It is dumb to take someone out that is in the top 10 when you are over 100 laps down.  It is even dumber to do it towards the end of a straight away at one of the fastest tracks they race.


----------



## DeWalt (Mar 7, 2010)

I guess Carl took it seriously when NASCAR  they said they were turning the drivers loose.
It might have upset me more if it hadn't been that little worm kawasaki.
I bet half the other drivers were cheering.


----------



## HunterEllis (Mar 7, 2010)

Unicoidawg said:


> x2
> 
> 
> 
> Carl would beat a cup full of coffee beans out of Juan and smack the smile of Harvick's face......
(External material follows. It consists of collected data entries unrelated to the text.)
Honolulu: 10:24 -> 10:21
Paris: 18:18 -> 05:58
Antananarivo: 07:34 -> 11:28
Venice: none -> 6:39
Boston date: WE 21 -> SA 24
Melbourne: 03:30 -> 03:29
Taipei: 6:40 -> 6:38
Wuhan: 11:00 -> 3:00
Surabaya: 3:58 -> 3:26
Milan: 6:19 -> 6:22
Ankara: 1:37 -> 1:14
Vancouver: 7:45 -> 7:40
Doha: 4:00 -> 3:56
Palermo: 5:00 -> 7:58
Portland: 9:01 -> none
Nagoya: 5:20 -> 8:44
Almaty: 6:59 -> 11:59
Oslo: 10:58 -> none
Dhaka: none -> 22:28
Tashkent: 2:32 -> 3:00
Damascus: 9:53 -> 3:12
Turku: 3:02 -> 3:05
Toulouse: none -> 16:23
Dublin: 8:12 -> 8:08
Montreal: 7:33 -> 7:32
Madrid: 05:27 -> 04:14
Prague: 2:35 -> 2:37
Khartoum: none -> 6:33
seem to remember harvick throwing edwards on the ground a couple years back in the garage area


----------



## tsknmcn (Mar 7, 2010)

creekbender said:


> keselowski had it coming , glad edwards finally did the right thing in my opinion and take him out , glad he's not hurt and no one in the stands got hurt but 156 laps down or 1 lap down racing is racing .


 
The first time during today's race was Carl's fault too.  He moved down on the 12 coming out of 2.  Cried that the 12 didn't give him room.  Good lord, the 12 was already on the yellow line.  Brad said he lifted, but what does Carl expect?  For someone to jam on the brakes in the turn just because the mighty Carl wants to turn to the bottom?

Carl made this comment after he acted like he was about to pysically attack his own teamate (Matt) two years ago.  He said he had not realized up to that point that not many drivers in the garage area liked him.  He really hasn't helped matters.  No driver is going to want to be near this guy if that's the way he wants to race. 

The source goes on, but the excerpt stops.